March’s female-presenting character Rose is the object of Capa’s lust, but she’s hardly a femme fatale, nor is she a particularly interesting suspect in the mystery. Instead, Rose/Richie exists primarily as a component of the queer sexuality at the heart of the film’s “twist.”
As mentioned, Richie is played by March in unconvincing boy drag, but unlike other Erotic Thrillers of the era, Color of Night doesn’t entirely devolve into transphobic/queer panic. While the hyperbolic medical diagnosis of Richie as a “genuine nut case” and “volatile and dangerous” is completely incongruous with the experiences of transpeople, Ray and Chapman subvert expectations when it is revealed that Rose/Richie is not the killer (That would be Andrew Lowery‘s Dale, their psychotic older brother).
In the film’s climax, we learn that after Richie died by suicide, Dale forced Rose to impersonate their dead sibling against her will. Over time this caused her to develop something akin to dissociative identity disorder, hence the reason why she assumed different personas when she dated each member of Moore’s group. Rose still identifies as female, however, and Dale is very clearly the killer, and therefore the film’s true villain.
In a way, Color of Night partially side-steps Hollywood’s problematic tendency of demonizing queer sexuality or playing into outdated tropes about transwomen as killers. While it doesn’t excuse the false sentiments made about Richie, the film’s “twist” has aged better than other Erotic Thrillers such as Psycho, Dressed to Kill, and Stripped to Kill.

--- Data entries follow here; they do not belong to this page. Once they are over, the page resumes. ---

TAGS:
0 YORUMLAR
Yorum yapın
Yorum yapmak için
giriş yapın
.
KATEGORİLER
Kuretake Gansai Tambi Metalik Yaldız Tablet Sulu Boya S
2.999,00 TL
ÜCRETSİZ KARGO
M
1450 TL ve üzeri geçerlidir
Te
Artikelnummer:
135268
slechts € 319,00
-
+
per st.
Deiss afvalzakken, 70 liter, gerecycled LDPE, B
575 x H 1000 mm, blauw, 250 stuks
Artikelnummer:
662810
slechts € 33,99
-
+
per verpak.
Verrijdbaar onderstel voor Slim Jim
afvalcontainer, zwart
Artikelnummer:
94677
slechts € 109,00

Queer elements aside, Color of Night’s greatest weakness is its disinterest in developing characters beyond stock, one-dimensional tropes. The film would have been better served by either beefing up the role of a few of its exceedingly talented character actors or leaning into the smutty intrigue of the subgenre and making the narrative a proper sexual thriller (or both).

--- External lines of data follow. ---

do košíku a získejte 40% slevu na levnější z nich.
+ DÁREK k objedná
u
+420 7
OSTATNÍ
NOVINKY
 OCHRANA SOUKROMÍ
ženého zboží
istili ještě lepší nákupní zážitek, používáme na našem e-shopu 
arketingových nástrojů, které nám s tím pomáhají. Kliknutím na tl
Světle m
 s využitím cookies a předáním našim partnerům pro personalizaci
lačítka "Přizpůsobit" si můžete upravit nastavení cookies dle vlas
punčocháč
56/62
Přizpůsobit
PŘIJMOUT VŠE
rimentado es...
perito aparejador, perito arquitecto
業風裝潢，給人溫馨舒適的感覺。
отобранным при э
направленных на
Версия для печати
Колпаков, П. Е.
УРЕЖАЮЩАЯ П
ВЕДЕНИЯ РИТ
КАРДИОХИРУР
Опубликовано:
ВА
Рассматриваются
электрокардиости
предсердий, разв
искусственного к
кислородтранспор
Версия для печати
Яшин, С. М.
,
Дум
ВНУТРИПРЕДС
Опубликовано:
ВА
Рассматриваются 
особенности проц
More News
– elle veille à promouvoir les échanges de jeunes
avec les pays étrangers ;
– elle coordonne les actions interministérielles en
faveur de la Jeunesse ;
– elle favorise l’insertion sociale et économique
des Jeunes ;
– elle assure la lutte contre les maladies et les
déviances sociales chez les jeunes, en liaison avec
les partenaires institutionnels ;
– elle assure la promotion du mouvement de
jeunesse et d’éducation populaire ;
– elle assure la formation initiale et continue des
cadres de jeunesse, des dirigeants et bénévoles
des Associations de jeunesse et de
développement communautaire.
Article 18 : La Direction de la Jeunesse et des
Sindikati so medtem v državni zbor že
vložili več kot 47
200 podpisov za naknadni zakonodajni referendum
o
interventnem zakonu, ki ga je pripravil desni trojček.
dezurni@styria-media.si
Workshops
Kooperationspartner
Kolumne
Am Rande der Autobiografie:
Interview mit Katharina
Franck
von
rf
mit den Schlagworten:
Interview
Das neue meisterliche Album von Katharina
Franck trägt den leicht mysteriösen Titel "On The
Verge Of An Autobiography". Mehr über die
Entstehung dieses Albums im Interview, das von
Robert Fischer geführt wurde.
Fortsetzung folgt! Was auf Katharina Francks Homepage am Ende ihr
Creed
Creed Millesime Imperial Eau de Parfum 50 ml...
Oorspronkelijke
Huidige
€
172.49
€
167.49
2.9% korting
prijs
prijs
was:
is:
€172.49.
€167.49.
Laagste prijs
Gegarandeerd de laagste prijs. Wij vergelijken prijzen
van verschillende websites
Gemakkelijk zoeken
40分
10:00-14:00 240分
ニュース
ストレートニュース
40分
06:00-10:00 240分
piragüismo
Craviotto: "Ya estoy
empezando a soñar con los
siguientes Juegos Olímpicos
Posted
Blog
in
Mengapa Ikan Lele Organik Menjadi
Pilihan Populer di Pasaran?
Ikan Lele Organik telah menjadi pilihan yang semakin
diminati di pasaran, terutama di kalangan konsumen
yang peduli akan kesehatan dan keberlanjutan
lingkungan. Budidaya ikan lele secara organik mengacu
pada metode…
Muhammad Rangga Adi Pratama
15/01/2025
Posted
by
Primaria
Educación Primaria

By straying too far off the well-established path of its predecessors, the film ultimately fails to satisfy. Color of Night is primarily a bland mystery with too few thrills and too little sex to qualify as a serviceable Erotic Thriller.
Sex Crimes is a column that explores the legacy of erotic thrillers, from issues of marital infidelity to inappropriate underage affairs to sexualized crimes. In this subgenre, sex and violence are inexplicably intertwined as the dangers of intercourse take on a whole new meaning.